The lab-leak scenario presumes zoonotic jump, too. Just rather than from something in the wild, it's from humanized (ACE2-transgenic) mice, which WIV was known to be using to study SARS-like Coronaviruses.
The coronaviruses being studied at WIV included RaTG13, one of the closest relatives (96.1% genomic match) to SARS-CoV-2 ever found in the wild.
But a key difference between SARS-CoV-2 and it's wild relatives is the spike protein with affinity for the ACE2 receptor, so it would have had to have evolved through an intermediate host with a human-like ACE2 receptor. For example, ACE2-transgenic lab mice.
This does not itself rule out the wild-origin theory, but no wild host that could explain the missing link from RaTG13 to SARS-CoV-2 has yet been found.
Indeed. So the only reasonable conclusion so far is that we haven't found the reservoir host yet. This may take a while and it may even never happen. If and when we do we will finally be able to make another step in this whole saga.

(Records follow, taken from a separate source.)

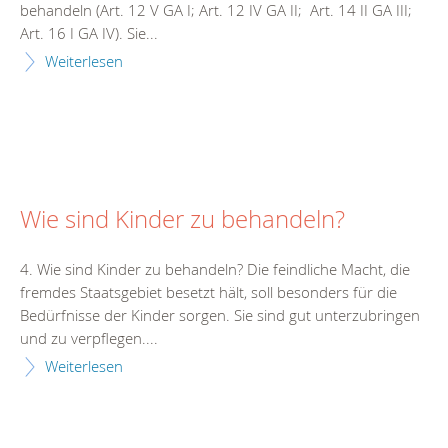
behandeln (Art. 12 V GA I; Art. 12 IV GA II; Art. 14 II GA III;
Art. 16 I GA IV). Sie...
Weiterlesen
Wie sind Kinder zu behandeln?
4. Wie sind Kinder zu behandeln? Die feindliche Macht, die
fremdes Staatsgebiet besetzt hält, soll besonders für die
Bedürfnisse der Kinder sorgen. Sie sind gut unterzubringen
und zu verpflegen....
Weiterlesen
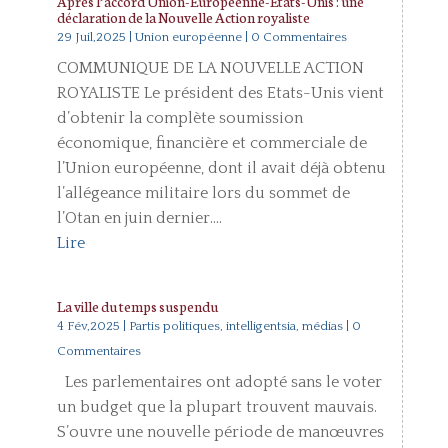
Après l’accord Union-Européenne-Etats-Unis : une
déclaration de la Nouvelle Action royaliste
29 Juil,2025
|
Union européenne
| 0 Commentaires
COMMUNIQUE DE LA NOUVELLE ACTION
ROYALISTE Le président des Etats-Unis vient
d’obtenir la complète soumission
économique, financière et commerciale de
l’Union européenne, dont il avait déjà obtenu
l’allégeance militaire lors du sommet de
l’Otan en juin dernier....
Lire
La ville du temps suspendu
4 Fév,2025
|
Partis politiques, intelligentsia, médias
| 0
Commentaires
Les parlementaires ont adopté sans le voter
un budget que la plupart trouvent mauvais.
S’ouvre une nouvelle période de manœuvres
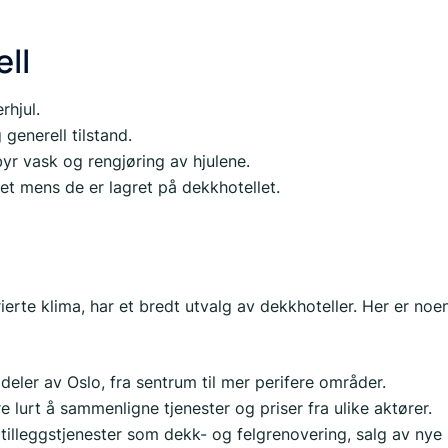
ll
hjul.
generell tilstand.
yr vask og rengjøring av hjulene.
et mens de er lagret på dekkhotellet.
erte klima, har et bredt utvalg av dekkhoteller. Her er noe
 deler av Oslo, fra sentrum til mer perifere områder.
 lurt å sammenligne tjenester og priser fra ulike aktører.
tilleggstjenester som dekk- og felgrenovering, salg av nye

> If there was GoF being done on the sample (adding of the spike protein to infect humans), that could be the remaining percentage.
I do not believe one bit the only "reasonable conclusion" is it has to be from nature.
Between the lab sample, the outbreak area, the GoF program being run, the timing, history of lab leaks, and the reaction, a lab leak is very reasonable...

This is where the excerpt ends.